By Norwalk Reflector staff • Feb 24, 2019 at 2:00 PM

HURON — Stories from experience can take us beyond statistics, beyond the 5 o’clock news. It can bring us into the lives of those affected by the tsunami of trauma and transformation brought about by addiction and mental illness.

With that goal in mind, stories performed in “Facing Addictions, Mental Illness and Recovery in North Ohio” are the result of a partnership with the Facing Project, which has been featured on NPR, and Sandusky Artisans Recovery Community Center.

This 45-minute performance will begin at 7 p.m. Thursday in the McBride Theatre at BGSU Firelands as part of the Facing Project. A panel discussion with a Q&A will follow. Admission to the performance is free, and donations to the recovery movement are welcome.

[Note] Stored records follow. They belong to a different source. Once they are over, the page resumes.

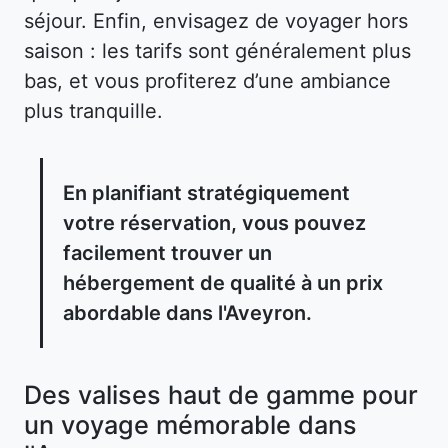
séjour. Enfin, envisagez de voyager hors
saison : les tarifs sont généralement plus
bas, et vous profiterez d’une ambiance
plus tranquille.
En planifiant stratégiquement
votre réservation, vous pouvez
facilement trouver un
hébergement de qualité à un prix
abordable dans l'Aveyron.
Des valises haut de gamme pour
un voyage mémorable dans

Through a community-based learning component of communication and theater classes, Bowling Green State University students collected about 30 interviews, which were then written into first-person narratives. Knowing that personal stories have the power to uncover a deeper picture, these experiences from different perspectives will be shared to illuminate ways in which the community faces the tragedies and triumphs that accompany mental illness, addictions, recovery and stigma.

The Facing Project connects people through stories to strengthen communities. The Huffington Post and Harlem World Magazine have hailed the Facing Project as “one of three oral history projects to watch.” The Facing Project inspires communities to tell first-person stories of citizens through the talent of local writers, actors and partnerships with non-profit entities to raise awareness and create community conversations about a topic.

From Muncie, Indiana, J.R. Jamison and Kelsey Timmerman started a movement in 2012 that has spread across U.S. communities that are facing uncomfortable topics to bring awareness, understanding, and, hopefully, empathy.